The hotelier, Miguel Fluxa, executive chairman of Grupo Iberostar, made the comments to reporters at an event in Mallorca on Thursday to celebrate the closely held company’s 60th anniversary. The firm, which has more than 100 hotels, manages Havana’s five-star Parque Central, the city’s top-ranked hotel on TripAdvisor Inc. for several years.
Fluxa learned of Trump’s efforts from industry contacts in Cuba, not from the president-elect himself, an Iberostar spokesman said. Trump hasn’t offered to buy any of Iberostar’s 11 hotels in Cuba, said the spokesman, who asked not to be named, citing company policy. Fluxa’s comments were first reported by Spain’s ABC newspaper.
“In the last 12 months, many major competitors have sought opportunities in Cuba,” Amanda Miller, vice president of marketing at the Trump Organization, said in an emailed statement. “While it is important for us to understand the dynamics of the markets that our competitors are exploring, we do not intend to expand into Cuba nor have we ever done any business there.”
Trump’s interest in buying Cuban hotels would be hard to square with his plan to reverse President Barack Obama’s overtures. Obama has eased sanctions since 2014, allowing U.S. cruise ships to dock at ports on the island and letting U.S. airlines fly to Havana. Trump says he would reverse Obama’s opening unless Cuba allows more political and religious freedoms.
“If Cuba is unwilling to make a better deal for the Cuban people, the Cuban/American people and the U.S. as a whole, I will terminate the deal,” Trump said in a Twitter post Monday.
Trump on Saturday tore into the newly deceased ruler of the island, a socialist thorn in America’s side since the 1959 revolt that brought him to power.
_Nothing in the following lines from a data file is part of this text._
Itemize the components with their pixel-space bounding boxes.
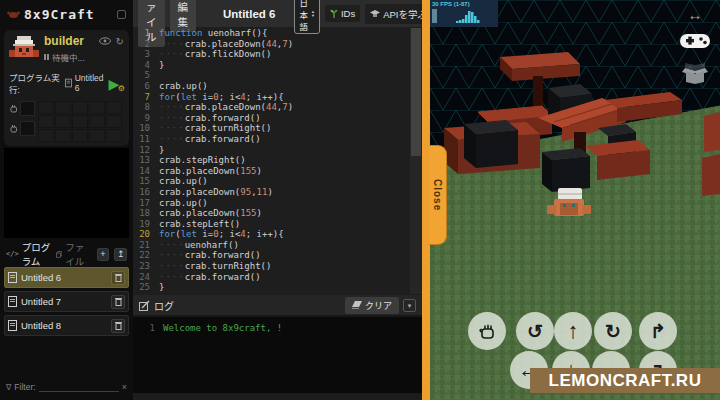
code-line[interactable]: 4}: [133, 60, 422, 71]
inventory-cell[interactable]: [89, 101, 105, 114]
code-line[interactable]: 21····uenoharf(): [133, 240, 422, 251]
edit-menu-button[interactable]: 編集: [170, 0, 197, 32]
inventory-cell[interactable]: [55, 115, 71, 128]
inventory-cell[interactable]: [55, 101, 71, 114]
inventory-cell[interactable]: [38, 129, 54, 142]
code-line[interactable]: 14crab.placeDown(155): [133, 166, 422, 177]
inventory-cell[interactable]: [89, 115, 105, 128]
code-line[interactable]: 23····crab.turnRight(): [133, 261, 422, 272]
logo-row: 8x9Craft: [0, 0, 133, 28]
inventory: [9, 101, 124, 142]
code-line[interactable]: 18crab.placeDown(155): [133, 208, 422, 219]
list-item-untitled-8[interactable]: Untitled 8: [4, 315, 129, 336]
copy-icon: [56, 250, 62, 259]
code-line[interactable]: 5: [133, 70, 422, 81]
code-line[interactable]: 24····crab.forward(): [133, 272, 422, 283]
robot-view-panel: [4, 148, 129, 238]
code-line[interactable]: 7for(let i=0; i<4; i++){: [133, 92, 422, 103]
log-output[interactable]: 1Welcome to 8x9craft, !: [133, 317, 422, 393]
filter-icon: ∇: [6, 383, 11, 392]
robot-name[interactable]: builder: [44, 35, 94, 48]
step-up-button[interactable]: ↱: [639, 312, 677, 350]
delete-button[interactable]: [111, 295, 125, 309]
close-panel-button[interactable]: Close: [429, 145, 447, 245]
inventory-cell[interactable]: [106, 129, 122, 142]
inventory-cell[interactable]: [89, 129, 105, 142]
run-target-file: Untitled 6: [75, 73, 106, 93]
rotate-right-icon: ↻: [605, 320, 621, 343]
hand-slot-1[interactable]: [20, 101, 35, 116]
ids-button[interactable]: IDs: [325, 5, 360, 22]
editor-scrollbar[interactable]: [410, 28, 422, 294]
controller-button[interactable]: [678, 28, 712, 54]
upload-button[interactable]: ↥: [114, 248, 127, 261]
scrollbar-thumb[interactable]: [411, 28, 421, 156]
document-icon: [8, 296, 17, 307]
code-line[interactable]: 13crab.stepRight(): [133, 155, 422, 166]
box-icon: [682, 62, 708, 84]
refresh-icon[interactable]: ↻: [116, 37, 124, 47]
code-line[interactable]: 2····crab.placeDown(44,7): [133, 39, 422, 50]
clear-log-button[interactable]: クリア: [345, 297, 399, 314]
inventory-button[interactable]: [680, 60, 710, 86]
code-line[interactable]: 15crab.up(): [133, 176, 422, 187]
log-title: ログ: [154, 298, 174, 313]
robot-status: 待機中...: [52, 51, 85, 63]
hand-slot-2[interactable]: [20, 121, 35, 136]
tab-program[interactable]: </> プログラム: [6, 240, 51, 268]
rotate-right-button[interactable]: ↻: [594, 312, 632, 350]
inventory-cell[interactable]: [55, 129, 71, 142]
delete-button[interactable]: [111, 271, 125, 285]
add-program-button[interactable]: +: [97, 248, 110, 261]
eraser-icon: [352, 301, 362, 309]
filter-clear-icon[interactable]: ×: [122, 382, 127, 392]
inventory-cell[interactable]: [106, 115, 122, 128]
inventory-grid[interactable]: [38, 101, 122, 142]
tab-files[interactable]: ファイル: [56, 240, 92, 268]
code-line[interactable]: 22····crab.forward(): [133, 250, 422, 261]
code-lines: 1function uenoharf(){2····crab.placeDown…: [133, 28, 422, 293]
inventory-cell[interactable]: [106, 101, 122, 114]
trash-icon: [115, 273, 122, 282]
inventory-cell[interactable]: [38, 115, 54, 128]
list-item-untitled-7[interactable]: Untitled 7: [4, 291, 129, 312]
code-line[interactable]: 20for(let i=0; i<4; i++){: [133, 229, 422, 240]
filter-input[interactable]: [39, 382, 119, 392]
robot-avatar[interactable]: [9, 35, 39, 65]
inventory-cell[interactable]: [38, 101, 54, 114]
close-label: Close: [432, 179, 443, 211]
clear-log-label: クリア: [365, 299, 392, 312]
rotate-left-icon: ↺: [527, 320, 543, 343]
hand-button[interactable]: [468, 312, 506, 350]
code-line[interactable]: 9····crab.forward(): [133, 113, 422, 124]
panel-toggle-icon[interactable]: [117, 10, 126, 19]
resize-button[interactable]: ↔: [680, 5, 710, 23]
log-menu-icon[interactable]: ▾: [403, 299, 416, 312]
code-line[interactable]: 25}: [133, 282, 422, 293]
eye-icon[interactable]: [99, 37, 111, 45]
document-icon: [65, 78, 72, 88]
code-line[interactable]: 3····crab.flickDown(): [133, 49, 422, 60]
code-editor[interactable]: 1function uenoharf(){2····crab.placeDown…: [133, 28, 422, 294]
code-line[interactable]: 6crab.up(): [133, 81, 422, 92]
forward-button[interactable]: ↑: [554, 312, 592, 350]
list-item-untitled-6[interactable]: Untitled 6: [4, 267, 129, 288]
inventory-cell[interactable]: [72, 101, 88, 114]
code-line[interactable]: 11····crab.forward(): [133, 134, 422, 145]
code-line[interactable]: 16crab.placeDown(95,11): [133, 187, 422, 198]
code-line[interactable]: 17crab.up(): [133, 198, 422, 209]
game-view[interactable]: 30 FPS (1-87) ↔: [430, 0, 720, 400]
code-line[interactable]: 12}: [133, 145, 422, 156]
inventory-cell[interactable]: [72, 115, 88, 128]
log-icon: [139, 300, 150, 311]
delete-button[interactable]: [111, 319, 125, 333]
run-program-button[interactable]: ▶ ⚙: [109, 75, 124, 91]
code-line[interactable]: 8····crab.placeDown(44,7): [133, 102, 422, 113]
app-logo: 8x9Craft: [24, 7, 95, 22]
code-line[interactable]: 10····crab.turnRight(): [133, 123, 422, 134]
rotate-left-button[interactable]: ↺: [516, 312, 554, 350]
code-line[interactable]: 1function uenoharf(){: [133, 28, 422, 39]
code-line[interactable]: 19crab.stepLeft(): [133, 219, 422, 230]
inventory-cell[interactable]: [72, 129, 88, 142]
document-icon: [8, 320, 17, 331]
“Fidel Castro’s legacy is one of firing squads, theft, unimaginable suffering, poverty and the denial of fundamental human rights,” Trump said in a statement.
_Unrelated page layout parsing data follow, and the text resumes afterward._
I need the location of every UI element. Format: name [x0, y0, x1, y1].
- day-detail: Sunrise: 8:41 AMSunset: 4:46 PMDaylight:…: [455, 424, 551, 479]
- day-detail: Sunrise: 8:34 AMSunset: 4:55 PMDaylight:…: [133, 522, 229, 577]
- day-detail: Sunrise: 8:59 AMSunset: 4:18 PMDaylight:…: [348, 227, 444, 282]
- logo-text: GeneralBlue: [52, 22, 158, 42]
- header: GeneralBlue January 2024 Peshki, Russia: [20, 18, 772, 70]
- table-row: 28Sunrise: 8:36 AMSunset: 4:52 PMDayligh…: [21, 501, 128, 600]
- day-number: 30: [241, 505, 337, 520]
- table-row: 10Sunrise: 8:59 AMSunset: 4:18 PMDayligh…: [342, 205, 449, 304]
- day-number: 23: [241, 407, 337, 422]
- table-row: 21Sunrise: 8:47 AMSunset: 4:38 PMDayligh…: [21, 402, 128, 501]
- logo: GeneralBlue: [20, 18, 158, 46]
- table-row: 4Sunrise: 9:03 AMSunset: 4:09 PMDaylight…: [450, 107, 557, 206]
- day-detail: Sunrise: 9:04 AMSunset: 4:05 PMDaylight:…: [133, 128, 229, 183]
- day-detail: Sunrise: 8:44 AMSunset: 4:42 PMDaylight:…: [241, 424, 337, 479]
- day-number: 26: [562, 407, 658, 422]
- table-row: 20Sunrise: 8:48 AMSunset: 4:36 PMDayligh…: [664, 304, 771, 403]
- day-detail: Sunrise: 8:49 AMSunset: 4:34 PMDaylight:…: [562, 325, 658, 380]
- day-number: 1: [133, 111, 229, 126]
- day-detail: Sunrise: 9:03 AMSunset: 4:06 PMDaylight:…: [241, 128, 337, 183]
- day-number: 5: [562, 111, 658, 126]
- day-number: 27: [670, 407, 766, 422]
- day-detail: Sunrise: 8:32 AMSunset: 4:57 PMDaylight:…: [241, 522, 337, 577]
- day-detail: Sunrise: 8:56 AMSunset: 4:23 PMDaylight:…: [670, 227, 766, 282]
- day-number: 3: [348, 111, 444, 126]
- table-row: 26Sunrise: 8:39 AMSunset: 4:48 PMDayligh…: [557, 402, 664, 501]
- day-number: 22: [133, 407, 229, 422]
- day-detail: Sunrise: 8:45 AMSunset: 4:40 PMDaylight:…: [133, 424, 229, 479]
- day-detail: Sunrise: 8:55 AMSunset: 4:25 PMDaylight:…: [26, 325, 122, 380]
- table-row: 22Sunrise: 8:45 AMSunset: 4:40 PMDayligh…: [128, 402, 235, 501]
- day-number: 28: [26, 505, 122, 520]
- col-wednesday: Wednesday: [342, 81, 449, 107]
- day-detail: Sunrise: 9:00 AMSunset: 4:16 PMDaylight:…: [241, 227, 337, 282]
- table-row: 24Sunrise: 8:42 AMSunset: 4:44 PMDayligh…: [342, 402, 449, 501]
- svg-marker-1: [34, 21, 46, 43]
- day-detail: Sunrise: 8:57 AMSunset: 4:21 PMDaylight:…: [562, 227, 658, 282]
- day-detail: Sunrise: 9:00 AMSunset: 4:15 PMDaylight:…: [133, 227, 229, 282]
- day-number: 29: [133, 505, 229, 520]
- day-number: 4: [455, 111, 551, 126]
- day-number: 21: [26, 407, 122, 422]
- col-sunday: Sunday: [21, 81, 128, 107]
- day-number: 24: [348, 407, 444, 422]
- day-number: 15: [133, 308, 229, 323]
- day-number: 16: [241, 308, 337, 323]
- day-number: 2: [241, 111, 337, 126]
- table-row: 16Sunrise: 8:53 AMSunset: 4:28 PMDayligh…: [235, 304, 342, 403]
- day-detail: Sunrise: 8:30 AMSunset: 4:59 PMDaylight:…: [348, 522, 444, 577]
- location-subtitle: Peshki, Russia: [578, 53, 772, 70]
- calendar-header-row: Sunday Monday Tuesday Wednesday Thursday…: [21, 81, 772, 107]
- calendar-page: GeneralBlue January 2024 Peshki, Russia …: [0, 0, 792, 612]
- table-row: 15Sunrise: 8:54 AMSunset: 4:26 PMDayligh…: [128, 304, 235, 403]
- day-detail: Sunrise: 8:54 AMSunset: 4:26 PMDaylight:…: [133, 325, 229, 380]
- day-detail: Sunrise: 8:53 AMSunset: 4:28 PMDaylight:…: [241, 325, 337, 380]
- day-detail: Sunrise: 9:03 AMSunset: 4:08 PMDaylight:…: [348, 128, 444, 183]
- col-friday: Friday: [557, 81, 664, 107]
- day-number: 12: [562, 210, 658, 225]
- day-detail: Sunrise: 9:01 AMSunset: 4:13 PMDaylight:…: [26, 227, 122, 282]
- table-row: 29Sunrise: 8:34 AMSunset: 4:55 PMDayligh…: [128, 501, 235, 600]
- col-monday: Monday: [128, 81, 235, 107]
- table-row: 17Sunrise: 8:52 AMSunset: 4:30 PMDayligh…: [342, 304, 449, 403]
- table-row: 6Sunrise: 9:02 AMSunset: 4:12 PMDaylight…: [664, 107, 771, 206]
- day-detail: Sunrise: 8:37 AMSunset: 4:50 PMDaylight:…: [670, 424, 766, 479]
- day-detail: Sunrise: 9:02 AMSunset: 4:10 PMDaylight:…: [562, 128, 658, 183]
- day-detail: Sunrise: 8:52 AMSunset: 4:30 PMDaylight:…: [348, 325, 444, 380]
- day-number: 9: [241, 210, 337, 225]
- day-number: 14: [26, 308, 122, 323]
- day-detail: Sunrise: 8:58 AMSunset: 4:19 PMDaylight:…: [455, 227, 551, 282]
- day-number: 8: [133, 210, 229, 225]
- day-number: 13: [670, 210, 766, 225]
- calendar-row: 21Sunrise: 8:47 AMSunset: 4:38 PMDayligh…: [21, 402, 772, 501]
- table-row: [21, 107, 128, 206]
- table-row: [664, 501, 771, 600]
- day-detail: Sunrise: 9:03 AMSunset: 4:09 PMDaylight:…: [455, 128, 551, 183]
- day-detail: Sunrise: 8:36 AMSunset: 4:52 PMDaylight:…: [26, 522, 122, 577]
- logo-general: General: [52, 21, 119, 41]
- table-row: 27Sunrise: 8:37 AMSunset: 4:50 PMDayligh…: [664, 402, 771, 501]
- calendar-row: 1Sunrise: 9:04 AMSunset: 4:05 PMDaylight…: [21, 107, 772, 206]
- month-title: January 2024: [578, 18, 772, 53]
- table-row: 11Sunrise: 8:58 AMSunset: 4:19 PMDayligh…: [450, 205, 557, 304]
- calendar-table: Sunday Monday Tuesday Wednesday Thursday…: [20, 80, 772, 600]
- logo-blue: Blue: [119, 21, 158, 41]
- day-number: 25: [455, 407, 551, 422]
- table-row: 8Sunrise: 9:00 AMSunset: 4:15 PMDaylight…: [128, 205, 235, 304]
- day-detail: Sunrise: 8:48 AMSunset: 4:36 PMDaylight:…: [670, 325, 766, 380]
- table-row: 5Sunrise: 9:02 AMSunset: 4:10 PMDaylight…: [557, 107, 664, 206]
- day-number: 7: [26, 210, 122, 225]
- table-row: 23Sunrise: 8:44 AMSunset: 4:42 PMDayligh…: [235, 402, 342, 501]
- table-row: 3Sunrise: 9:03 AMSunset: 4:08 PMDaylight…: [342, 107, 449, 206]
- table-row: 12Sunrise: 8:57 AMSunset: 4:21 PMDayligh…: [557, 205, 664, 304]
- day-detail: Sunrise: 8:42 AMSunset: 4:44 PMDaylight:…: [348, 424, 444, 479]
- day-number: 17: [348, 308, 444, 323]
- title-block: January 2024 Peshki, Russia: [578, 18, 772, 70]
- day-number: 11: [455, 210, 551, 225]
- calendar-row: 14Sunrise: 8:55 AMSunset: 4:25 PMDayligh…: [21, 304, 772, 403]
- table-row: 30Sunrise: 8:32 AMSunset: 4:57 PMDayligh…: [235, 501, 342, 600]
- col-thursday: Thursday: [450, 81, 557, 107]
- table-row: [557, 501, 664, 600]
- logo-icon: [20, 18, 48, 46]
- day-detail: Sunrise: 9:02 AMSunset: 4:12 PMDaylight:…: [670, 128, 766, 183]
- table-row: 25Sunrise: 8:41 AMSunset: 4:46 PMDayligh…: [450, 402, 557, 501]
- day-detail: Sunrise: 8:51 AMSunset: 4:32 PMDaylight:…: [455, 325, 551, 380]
Until mid-October, promoting tourism in Cuba violated U.S. sanctions. Before that, “U.S. persons could not lawfully go to Cuba for hotel prospecting relating to tourism” without a license from the Treasury’s Office of Foreign Assets Control, said Richard Matheny, chairman of the national-security and foreign-trade regulation practice group at Goodwin Procter in Washington.
On Oct. 21, Cuba’s tourism ministry invited the Trump Organization and other businesses to the 34th Havana International Fair that month, the Miami Herald reported Friday. Among the invitees was Jason Greenblatt, executive vice president and chief legal officer for the Trump Organization, an email seen by Bloomberg shows.
Greenblatt was among aides to Trump who have repeatedly traveled to Cuba, Bloomberg Businessweek reported in July. When Trump was asked by CNN in March if he’d be interested in opening a hotel in Cuba, he said: “I would, I would — at the right time, when we’re allowed to do it. Right now, we’re not.”
In September, Newsweek reported that a company controlled by Trump spent $68,000 on a 1998 business trip to Cuba.
Trump said this week he would be leaving his business “in total” and is drawing up legal documents to confirm the separation, which he plans to outline at a Dec. 15 news conference with his children. He hasn’t said whether he plans to sell or give his business to his children or only hand over management of the Trump Organization to them while he’s president.
(Updates with Trump Organization comment in fourth paragraph.)
With assistance from Caleb Melby To contact Bloomberg News staff for this story: Stephanie Baker in London at firstname.lastname@example.org, Sharon Smyth in London at email@example.com. To contact the editors responsible for this story: David Gillen at firstname.lastname@example.org, Ethan Bronner, Stephen Merelman
©2016 Bloomberg L.P. This article was written by Stephanie Baker and Sharon Smyth from Bloomberg and was legally licensed through the NewsCred publisher network.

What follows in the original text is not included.